* What is needed *
Your answer should be an exact copy of all the entries, free of pictures.

[Collected data entries]

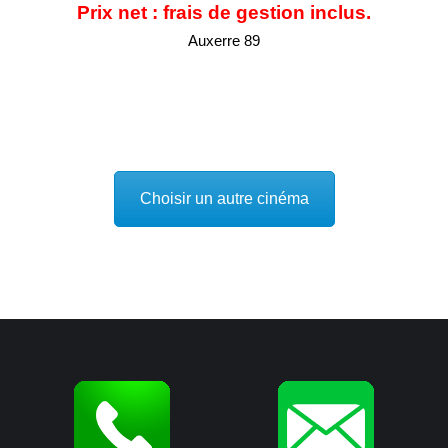
Prix net : frais de gestion inclus.
Auxerre 89
Choisir un autre cinéma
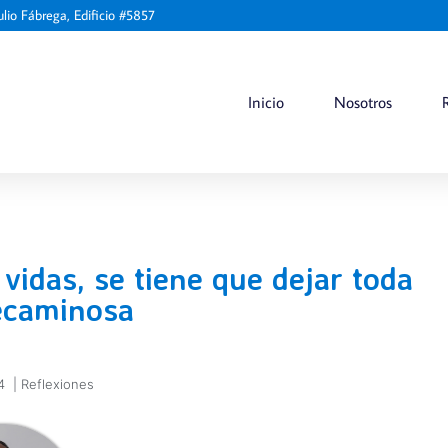
ulio Fábrega, Edificio #5857
Inicio
Nosotros
vidas, se tiene que dejar toda
ecaminosa
4
|
Reflexiones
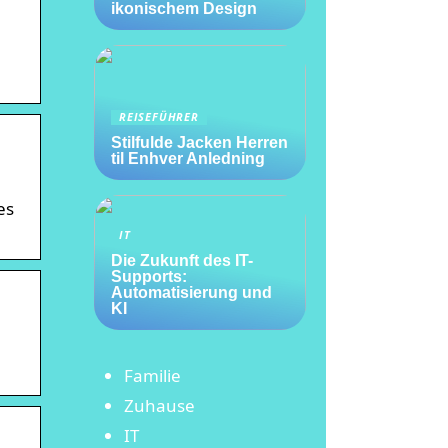
ikonischem Design
REISEFÜHRER
Stilfulde Jacken Herren
til Enhver Anledning
es
IT
Die Zukunft des IT-
Supports:
Automatisierung und
KI
Familie
Zuhause
IT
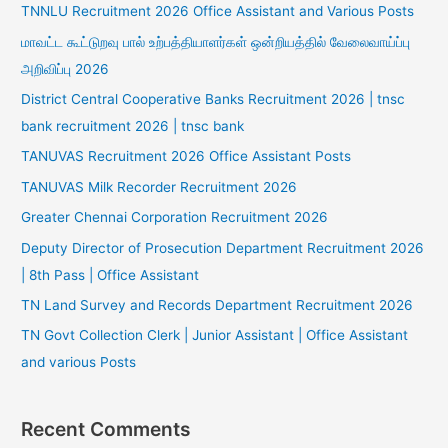
TNNLU Recruitment 2026 Office Assistant and Various Posts
மாவட்ட கூட்டுறவு பால் உற்பத்தியாளர்கள் ஒன்றியத்தில் வேலைவாய்ப்பு
அறிவிப்பு 2026
District Central Cooperative Banks Recruitment 2026 | tnsc
bank recruitment 2026 | tnsc bank
TANUVAS Recruitment 2026 Office Assistant Posts
TANUVAS Milk Recorder Recruitment 2026
Greater Chennai Corporation Recruitment 2026
Deputy Director of Prosecution Department Recruitment 2026
| 8th Pass | Office Assistant
TN Land Survey and Records Department Recruitment 2026
TN Govt Collection Clerk | Junior Assistant | Office Assistant
and various Posts
Recent Comments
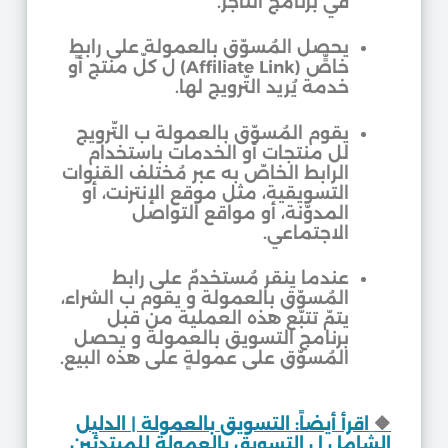
في برنامج التاجر.
يحصل المُسوّق بالعمولة على رابطٍ
خاصٍّ (Affiliate Link) ل كلّ منتج أو
خدمة يُريد التّرويج لها.
يقوم المُسوّق بالعمولة ب التّرويج
لل منتجات أو الخدمات باستخدام
الرابط الخاصّ به عبر مُختلف القنوات
التسويقية، مثل موقع الإنترنت، أو
المدوّنة، أو مواقع التواصل
الاجتماعي.
عندما ينقر مُستخدمٌ على رابط
المُسوّق بالعمولة و يقوم ب الشراء،
يتمّ تتبّع هذه العملية من قبل
برنامج التسويق بالعمولة و يحصل
المُسوّق على عمولةٍ على هذه البيع.
🔶
اقرأ أيضاً: التسويق بالعمولة | الدليل
الشامل ل التسويق بالعمولة للمبتدئين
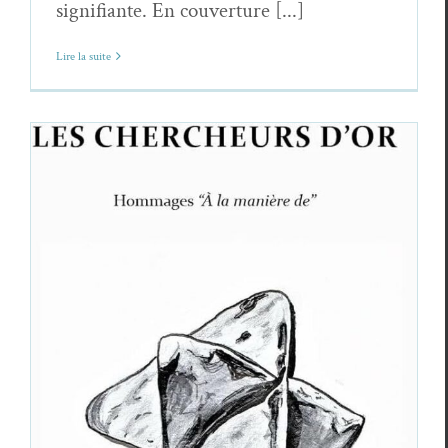
signifiante. En couverture [...]
Lire la suite
Gérard Le Goff,
Les chercheurs d’or,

* Response area *
Prix net : frais de gestion inclus.
Auxerre 89
Choisir un autre cinéma
ulio Fábrega, Edificio #5857
Inicio
Nosotros
vidas, se tiene que dejar toda
ecaminosa
4
|
Reflexiones
ikonischem Design
REISEFÜHRER
Stilfulde Jacken Herren
til Enhver Anledning
es
IT
Die Zukunft des IT-
Supports:
Automatisierung und
KI
Familie
Zuhause
IT
TNNLU Recruitment 2026 Office Assistant and Various Posts
மாவட்ட கூட்டுறவு பால் உற்பத்தியாளர்கள் ஒன்றியத்தில் வேலைவாய்ப்பு
அறிவிப்பு 2026
District Central Cooperative Banks Recruitment 2026 | tnsc
bank recruitment 2026 | tnsc bank
TANUVAS Recruitment 2026 Office Assistant Posts
TANUVAS Milk Recorder Recruitment 2026
Greater Chennai Corporation Recruitment 2026
Deputy Director of Prosecution Department Recruitment 2026
| 8th Pass | Office Assistant
TN Land Survey and Records Department Recruitment 2026
TN Govt Collection Clerk | Junior Assistant | Office Assistant
and various Posts
Recent Comments
في برنامج التاجر.
يحصل المُسوّق بالعمولة على رابطٍ
خاصٍّ (Affiliate Link) ل كلّ منتج أو
خدمة يُريد التّرويج لها.
يقوم المُسوّق بالعمولة ب التّرويج
لل منتجات أو الخدمات باستخدام
الرابط الخاصّ به عبر مُختلف القنوات
التسويقية، مثل موقع الإنترنت، أو
المدوّنة، أو مواقع التواصل
الاجتماعي.
عندما ينقر مُستخدمٌ على رابط
المُسوّق بالعمولة و يقوم ب الشراء،
يتمّ تتبّع هذه العملية من قبل
برنامج التسويق بالعمولة و يحصل
المُسوّق على عمولةٍ على هذه البيع.
🔶
اقرأ أيضاً: التسويق بالعمولة | الدليل
الشامل ل التسويق بالعمولة للمبتدئين
signifiante. En couverture [...]
Lire la suite
Gérard Le Goff,
Les chercheurs d’or,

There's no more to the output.